Top of THE INPUT

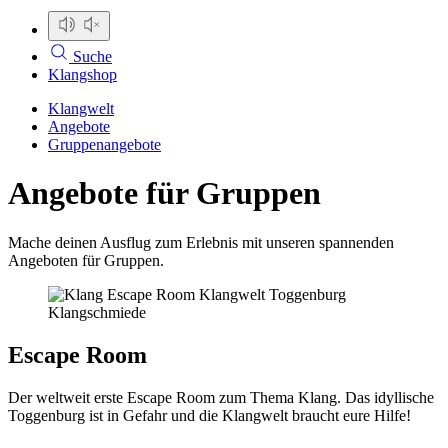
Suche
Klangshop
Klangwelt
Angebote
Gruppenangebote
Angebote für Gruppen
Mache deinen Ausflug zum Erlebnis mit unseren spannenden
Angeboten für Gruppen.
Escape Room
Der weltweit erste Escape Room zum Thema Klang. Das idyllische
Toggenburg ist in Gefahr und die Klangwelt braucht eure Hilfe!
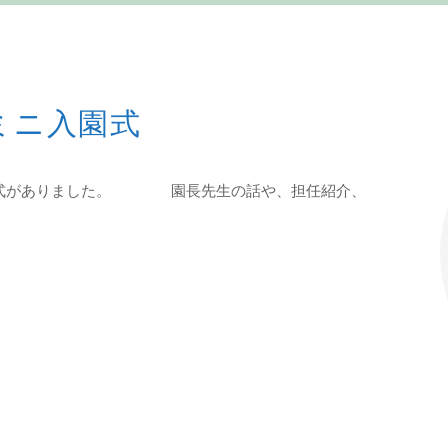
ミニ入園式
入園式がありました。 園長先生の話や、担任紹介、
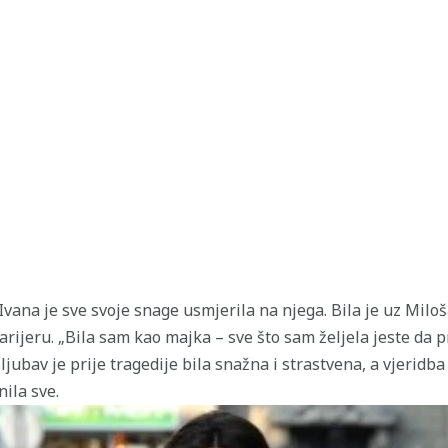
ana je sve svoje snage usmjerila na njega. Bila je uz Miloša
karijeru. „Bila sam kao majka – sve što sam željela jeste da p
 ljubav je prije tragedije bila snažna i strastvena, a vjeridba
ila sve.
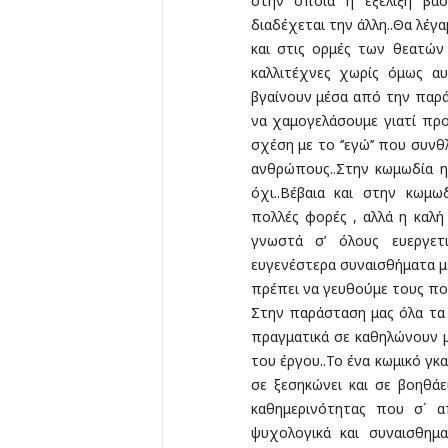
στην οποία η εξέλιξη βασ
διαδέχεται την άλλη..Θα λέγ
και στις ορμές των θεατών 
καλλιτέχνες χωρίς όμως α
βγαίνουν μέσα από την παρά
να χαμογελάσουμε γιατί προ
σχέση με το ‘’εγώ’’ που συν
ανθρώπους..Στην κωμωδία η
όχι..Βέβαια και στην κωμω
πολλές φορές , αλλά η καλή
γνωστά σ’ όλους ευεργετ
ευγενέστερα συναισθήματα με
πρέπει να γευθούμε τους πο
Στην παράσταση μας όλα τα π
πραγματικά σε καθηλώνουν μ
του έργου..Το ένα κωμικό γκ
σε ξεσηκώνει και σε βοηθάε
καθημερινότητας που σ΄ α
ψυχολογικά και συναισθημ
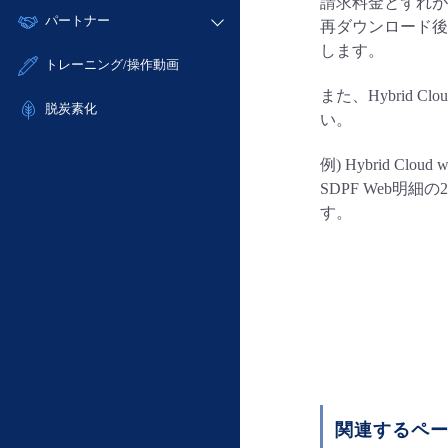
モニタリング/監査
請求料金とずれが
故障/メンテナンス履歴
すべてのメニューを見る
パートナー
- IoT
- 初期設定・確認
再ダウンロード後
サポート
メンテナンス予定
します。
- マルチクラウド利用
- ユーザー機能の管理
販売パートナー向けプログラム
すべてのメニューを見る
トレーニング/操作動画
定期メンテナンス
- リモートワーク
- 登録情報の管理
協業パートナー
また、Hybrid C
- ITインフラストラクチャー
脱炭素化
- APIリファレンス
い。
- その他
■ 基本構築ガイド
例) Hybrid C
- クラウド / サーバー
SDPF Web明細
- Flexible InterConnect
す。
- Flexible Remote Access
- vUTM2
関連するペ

Bottom of THE INPUT
Top of THE INPUT

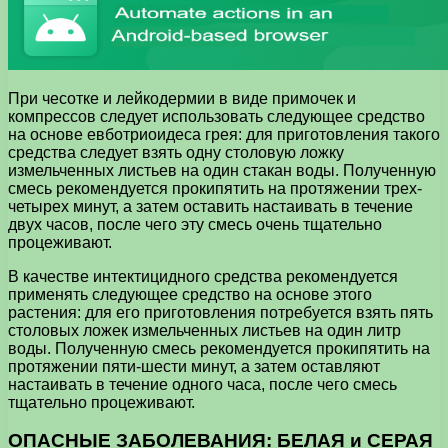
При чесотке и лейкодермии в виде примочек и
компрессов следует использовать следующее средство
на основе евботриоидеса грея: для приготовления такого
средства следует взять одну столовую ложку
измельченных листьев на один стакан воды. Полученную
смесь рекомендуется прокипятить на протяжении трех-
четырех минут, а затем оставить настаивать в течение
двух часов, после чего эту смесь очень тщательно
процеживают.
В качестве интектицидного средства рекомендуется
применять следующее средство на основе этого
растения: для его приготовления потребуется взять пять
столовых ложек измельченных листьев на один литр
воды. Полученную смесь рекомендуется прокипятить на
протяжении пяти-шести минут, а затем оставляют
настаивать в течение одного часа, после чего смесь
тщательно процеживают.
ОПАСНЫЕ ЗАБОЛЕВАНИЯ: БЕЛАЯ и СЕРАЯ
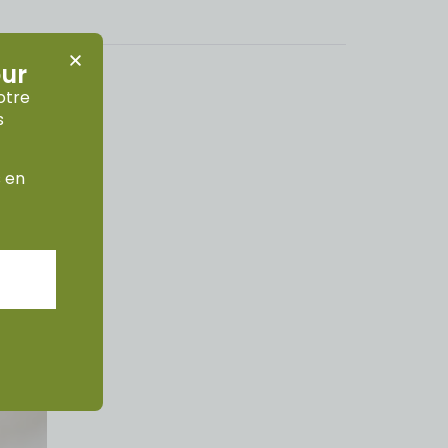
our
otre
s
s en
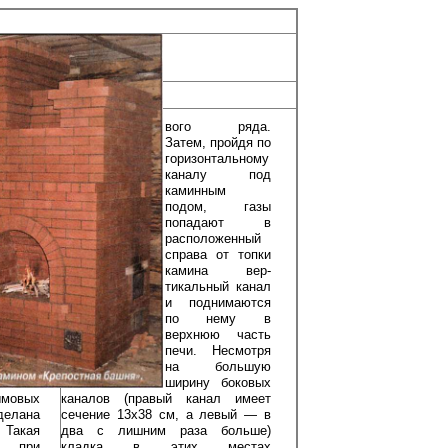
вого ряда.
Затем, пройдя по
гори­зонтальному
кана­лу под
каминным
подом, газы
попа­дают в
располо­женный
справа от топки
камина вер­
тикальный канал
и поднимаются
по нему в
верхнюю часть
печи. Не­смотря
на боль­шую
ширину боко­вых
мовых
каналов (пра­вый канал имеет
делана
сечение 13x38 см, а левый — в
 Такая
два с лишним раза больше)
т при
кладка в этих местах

Bottom of THE INPUT
Top of THE INPUT

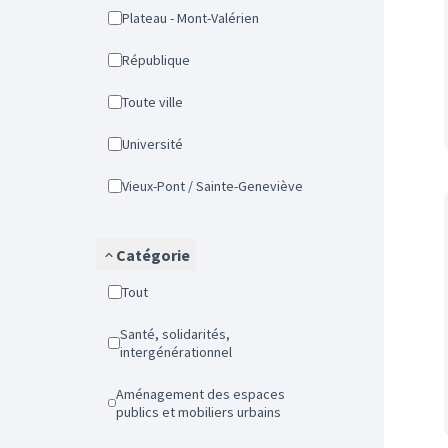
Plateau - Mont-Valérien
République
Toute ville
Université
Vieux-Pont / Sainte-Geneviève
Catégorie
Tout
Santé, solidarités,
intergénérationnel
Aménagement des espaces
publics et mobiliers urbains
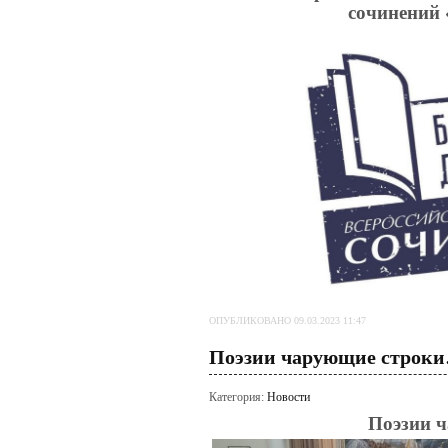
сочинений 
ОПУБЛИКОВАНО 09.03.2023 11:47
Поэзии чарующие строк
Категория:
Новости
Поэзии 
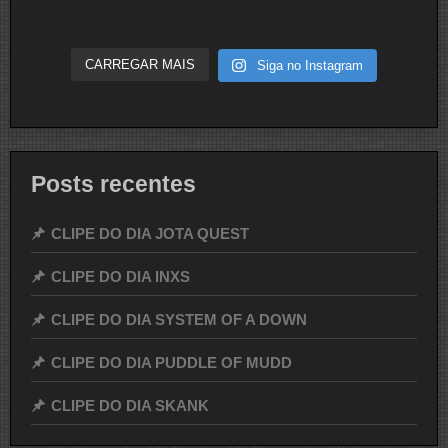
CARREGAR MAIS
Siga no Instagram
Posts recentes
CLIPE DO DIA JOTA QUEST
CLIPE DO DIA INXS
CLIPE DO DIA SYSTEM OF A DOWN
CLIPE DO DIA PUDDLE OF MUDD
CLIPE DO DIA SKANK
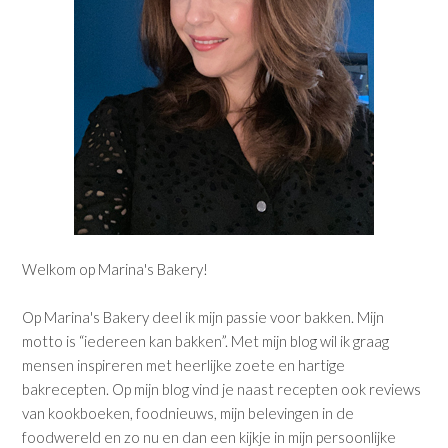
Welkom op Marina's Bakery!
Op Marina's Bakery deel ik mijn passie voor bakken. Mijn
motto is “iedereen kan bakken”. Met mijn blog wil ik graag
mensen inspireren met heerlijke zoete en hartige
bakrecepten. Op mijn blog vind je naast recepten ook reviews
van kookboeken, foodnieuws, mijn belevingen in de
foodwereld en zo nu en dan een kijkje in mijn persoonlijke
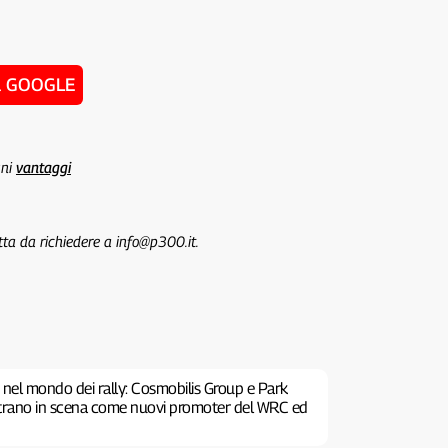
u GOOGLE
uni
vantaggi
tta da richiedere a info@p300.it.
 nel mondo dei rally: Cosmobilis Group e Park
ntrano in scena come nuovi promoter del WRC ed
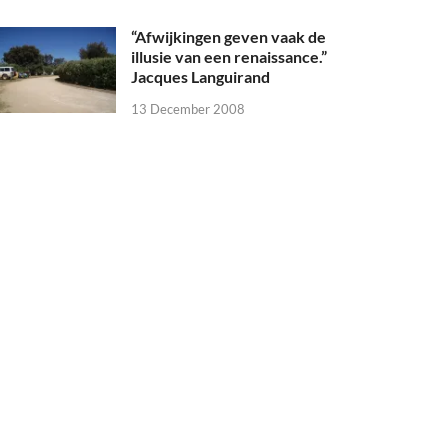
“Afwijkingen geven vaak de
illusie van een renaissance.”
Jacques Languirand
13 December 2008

Bottom of THE INPUT

* WHAT THE TASK REQUIRES
Filter the entries above and return only the lines holding "канал".

* EXERCISE RESULT
тикальный канал
каналов (пра­вый канал имеет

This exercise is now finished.